Se il lavoro di RECUP riesce a salvare enormi quantità di cibo, intercettando i carichi destinati automaticamente alla spazzatura e contribuendo, di conseguenza, al risparmio dell’acqua utilizzata per la rispettiva produzione, una grande fetta di questi prodotti hanno perso il loro valore edibile e devono essere necessariamente buttati. Ma, dalla fine del 2023, l’associazione è riuscita a trovare un partner grazie al quale è possibile dare vita ad un processo di totale economia circolare. 

«Se un tempo un buon 90% veniva redistribuito e il resto veniva buttato, da cinque, sei mesi lo consegniamo a Bef Biosystem, una startup che si occupa di trovare delle alternative alle classiche proteine animali e vegetali». Quest’azienda, con l’obiettivo di eliminare la farina di pesce e ridurre la soia dai mangimi, inserisce proteina utilizzando le larve di mosche soldato; quindi, dopo aver ricevuto e sanificato i carichi di cibo in decomposizione da RECUP, inserisce le larve neonate e le stesse, ormai mature, vengono vendute agli allevamenti agricoli dando vita ad un processo di trasformazione in farina proteica e cibo per animali.

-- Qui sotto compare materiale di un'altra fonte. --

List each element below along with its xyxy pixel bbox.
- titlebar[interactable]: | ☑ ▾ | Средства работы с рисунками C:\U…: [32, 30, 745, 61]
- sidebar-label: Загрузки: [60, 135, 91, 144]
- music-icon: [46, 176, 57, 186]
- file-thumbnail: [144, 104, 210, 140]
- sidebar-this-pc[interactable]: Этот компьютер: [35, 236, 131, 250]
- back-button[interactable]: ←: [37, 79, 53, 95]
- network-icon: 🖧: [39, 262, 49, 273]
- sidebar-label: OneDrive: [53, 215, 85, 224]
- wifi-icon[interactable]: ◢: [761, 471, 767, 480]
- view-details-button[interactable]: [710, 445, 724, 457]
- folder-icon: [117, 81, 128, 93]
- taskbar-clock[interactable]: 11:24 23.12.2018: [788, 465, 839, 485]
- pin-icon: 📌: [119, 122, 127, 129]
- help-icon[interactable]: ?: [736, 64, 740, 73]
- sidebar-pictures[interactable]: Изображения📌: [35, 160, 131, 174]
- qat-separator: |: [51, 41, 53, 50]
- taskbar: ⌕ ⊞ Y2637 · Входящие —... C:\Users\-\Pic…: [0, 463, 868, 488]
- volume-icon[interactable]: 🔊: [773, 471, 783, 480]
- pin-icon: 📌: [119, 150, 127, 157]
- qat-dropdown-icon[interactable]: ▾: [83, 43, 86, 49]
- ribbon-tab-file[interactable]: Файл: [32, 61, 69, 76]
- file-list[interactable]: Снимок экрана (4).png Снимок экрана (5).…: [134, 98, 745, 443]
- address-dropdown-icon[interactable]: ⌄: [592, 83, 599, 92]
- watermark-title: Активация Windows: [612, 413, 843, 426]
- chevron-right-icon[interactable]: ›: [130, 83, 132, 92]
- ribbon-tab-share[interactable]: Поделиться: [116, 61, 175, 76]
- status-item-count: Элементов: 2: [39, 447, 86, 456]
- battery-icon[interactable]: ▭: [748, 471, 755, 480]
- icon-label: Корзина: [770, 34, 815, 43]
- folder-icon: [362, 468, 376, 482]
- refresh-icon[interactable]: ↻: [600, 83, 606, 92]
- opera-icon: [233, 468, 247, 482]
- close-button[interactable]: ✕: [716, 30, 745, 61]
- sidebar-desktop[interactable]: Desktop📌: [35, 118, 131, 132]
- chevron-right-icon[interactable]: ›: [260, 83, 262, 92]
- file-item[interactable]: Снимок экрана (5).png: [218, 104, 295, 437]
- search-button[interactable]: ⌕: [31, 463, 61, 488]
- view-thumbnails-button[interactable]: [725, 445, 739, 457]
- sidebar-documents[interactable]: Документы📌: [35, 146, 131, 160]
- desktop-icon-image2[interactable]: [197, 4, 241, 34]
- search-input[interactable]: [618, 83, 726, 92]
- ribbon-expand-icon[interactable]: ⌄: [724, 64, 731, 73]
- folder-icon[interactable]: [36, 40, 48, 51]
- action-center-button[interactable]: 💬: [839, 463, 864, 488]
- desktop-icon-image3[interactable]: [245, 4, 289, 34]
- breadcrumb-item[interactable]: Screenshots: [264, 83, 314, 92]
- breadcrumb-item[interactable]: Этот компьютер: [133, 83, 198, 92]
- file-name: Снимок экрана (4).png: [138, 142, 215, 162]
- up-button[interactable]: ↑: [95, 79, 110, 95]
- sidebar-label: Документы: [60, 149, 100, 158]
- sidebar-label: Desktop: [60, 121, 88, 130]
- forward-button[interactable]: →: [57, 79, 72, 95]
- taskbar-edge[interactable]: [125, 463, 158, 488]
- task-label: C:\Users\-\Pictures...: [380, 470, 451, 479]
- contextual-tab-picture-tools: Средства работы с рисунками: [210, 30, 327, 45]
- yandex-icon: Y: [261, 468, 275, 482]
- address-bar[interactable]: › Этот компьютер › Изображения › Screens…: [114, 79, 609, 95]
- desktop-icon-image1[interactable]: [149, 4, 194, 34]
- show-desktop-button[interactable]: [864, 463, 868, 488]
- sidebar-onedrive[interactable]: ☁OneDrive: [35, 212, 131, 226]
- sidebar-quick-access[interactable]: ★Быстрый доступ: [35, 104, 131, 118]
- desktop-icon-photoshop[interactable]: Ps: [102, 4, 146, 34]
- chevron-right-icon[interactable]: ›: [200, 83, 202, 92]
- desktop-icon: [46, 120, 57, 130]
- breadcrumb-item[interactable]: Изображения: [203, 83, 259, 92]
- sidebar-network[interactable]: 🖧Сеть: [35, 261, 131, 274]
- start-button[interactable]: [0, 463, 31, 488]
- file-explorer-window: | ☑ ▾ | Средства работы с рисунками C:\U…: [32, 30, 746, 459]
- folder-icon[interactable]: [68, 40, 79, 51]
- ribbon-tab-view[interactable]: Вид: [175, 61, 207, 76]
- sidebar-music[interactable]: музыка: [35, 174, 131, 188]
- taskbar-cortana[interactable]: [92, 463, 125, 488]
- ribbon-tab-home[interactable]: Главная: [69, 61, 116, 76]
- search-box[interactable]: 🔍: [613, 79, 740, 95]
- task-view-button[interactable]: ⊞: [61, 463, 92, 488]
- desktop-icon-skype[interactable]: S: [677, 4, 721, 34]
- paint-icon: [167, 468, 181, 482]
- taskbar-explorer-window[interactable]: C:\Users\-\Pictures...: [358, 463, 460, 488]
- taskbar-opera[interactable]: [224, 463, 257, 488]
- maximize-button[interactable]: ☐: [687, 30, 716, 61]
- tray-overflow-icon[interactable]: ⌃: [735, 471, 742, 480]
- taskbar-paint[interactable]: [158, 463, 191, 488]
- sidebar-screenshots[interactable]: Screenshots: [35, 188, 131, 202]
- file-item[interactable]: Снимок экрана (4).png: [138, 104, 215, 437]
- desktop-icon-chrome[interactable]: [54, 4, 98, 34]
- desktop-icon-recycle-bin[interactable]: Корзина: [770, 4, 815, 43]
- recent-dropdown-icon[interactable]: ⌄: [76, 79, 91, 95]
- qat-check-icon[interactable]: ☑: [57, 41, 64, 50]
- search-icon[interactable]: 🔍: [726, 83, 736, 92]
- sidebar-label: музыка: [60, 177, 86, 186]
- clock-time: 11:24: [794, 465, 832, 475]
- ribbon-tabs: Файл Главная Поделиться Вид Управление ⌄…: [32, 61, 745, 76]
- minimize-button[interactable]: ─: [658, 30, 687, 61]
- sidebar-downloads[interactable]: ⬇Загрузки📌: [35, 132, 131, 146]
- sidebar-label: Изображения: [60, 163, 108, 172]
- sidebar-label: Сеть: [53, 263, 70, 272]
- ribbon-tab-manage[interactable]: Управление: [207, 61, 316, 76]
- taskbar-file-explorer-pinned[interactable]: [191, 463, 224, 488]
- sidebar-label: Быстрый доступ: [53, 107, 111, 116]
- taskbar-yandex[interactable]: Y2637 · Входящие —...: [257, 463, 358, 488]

Oltre alla circolarità, questo lavoro permette di limitare le coltivazioni intensive e i processi di monocoltura.

Secondo il rapporto della FAO del 2023 The State of Food Security and Nutrition in the World, nel 2022 735 milioni di persone nel mondo hanno sofferto la fame, mentre 2,4 miliardi di persone vivono in uno stato di insicurezza alimentare; questi dati aumentano a causa della crisi climatica che sta drasticamente intervenendo su numerose zone del mondo, obbligando la popolazione a vivere sempre più frequenti carestie o a migrare verso luoghi ad alto tasso di concentrazione umana, dove la possibilità di accedere al diritto all’alimentazione appare ulteriormente ridotta. Per quanto questa situazione sia il risultato di politiche aziendali scellerate, fondate sullo sfruttamento intensivo del suolo, sul disboscamento e sulle monocolture, anche noi possiamo contribuire attraverso la consapevolezza a cambiare passo. Il lavoro delle volontarie e dei volontari di RECUP ci dimostra come rompere il circolo vizioso dello spreco, che secondo il Waste Watcher per le famiglie italiane è spesso causato da acquisti inutilmente eccessivi o da scarsa consapevolezza alimentare, non solo è utile al risparmio, ma contribuisce positivamente alla società e interviene sulla salvaguardia dell’ambiente. Quasi sempre questi prodotti vengono considerati “da buttare”, solo perché perdono la patina che li rende ancora appetibili sul mercato, ma che in realtà hanno ancora la possibilità di essere mangiati e condivisi. I volontari di RECUP l’hanno capito e lavorano per questo, ora davanti agli scaffali di un supermercato e tra le mensole dei nostri frigoriferi è arrivato il nostro turno.